-Said by nearly every political candidate at nearly every political debate since the beginning of time, especially on Kaua'i.
I'm able to swallow most of the rhetoric at political forums on Kaua'i. But that statement above always makes me cringe. Government should not be run like a business. The entire function of government is to fill in the gaps that business can not. As a small business owner of seven years (ugh, I'm getting old) I will proudly admit that running a business has nothing to do with running a government. And, if anything, being a successful businessman makes a candidate particularly unsuited for running a government.*
When my business partner and I are making a decision at Kamanu Composites, our financial bottom line should be our first priority. And the nature of the beast forces us to toe that line. If we stray too far from a profit motive, then our insolvency will make room for the next guy that stays on track. Our own moral inability to follow that capitalist ideal to its natural conclusion (for us, that conclusion would be outsourcing production to China) is part of the reason that we are not successful businessmen.
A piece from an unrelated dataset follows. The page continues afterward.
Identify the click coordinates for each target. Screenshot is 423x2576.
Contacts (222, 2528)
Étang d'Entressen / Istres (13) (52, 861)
Successful businesses exist for one reason: to make a profit. Even Patagonia, the model of a conservation minded business, makes no qualms about the fact that backing environmental causes helps them increase their sales. Businesses exist on a psychopathic sphere where the bottom line is accumulating more cash. And, government is the opposite. Government's bottom line is to balance the field (i.e. public education and business regulation), to protect the unprofitable (i.e. human health and the homeless), and to maintain the commons (i.e. natural resources and our climate). To quote myself (yeah, I know it's egocentric) from a post I wrote in May:
...capitalism can not adequately value the environment. There is an intrinsic worth to nature which can not be quantified. Even if we try (as people are doing) to calculate the market value of a tree (such as calculating air/water purification, carbon sequestration, etc), it's not enough. It's like trying to quantify the value of your child's life or your family pet. You can't, and shouldn't do it. Putting a monetary value on a forest (or our climate, or a human life) only lends legitimacy towards cutting it down when the price of wood goes high enough or when oil is found under it. We desperately need to acknowledge that the open market of capitalism can only take us so far.Because business can not adequately account for the non-monetary value of human health, environmental protection, or reductions in inequality, we need government to fill in the gaps. Yet, somehow we've made government a dirty word and business a political buzzword. Just once, before I go to the polls in November, I want to hear a candidate tell me how they will use government to reverse inequality and protect our environment and not how they will run the county like a business.
*Before an angry conservative commentator calls me out on that statement, I'm not saying that fiscal responsibility isn't vital for elected officials. What I mean is that the basic pursuit of accumulating more profit that lies at the heart of successful businesses is the anti-thesis of good governance.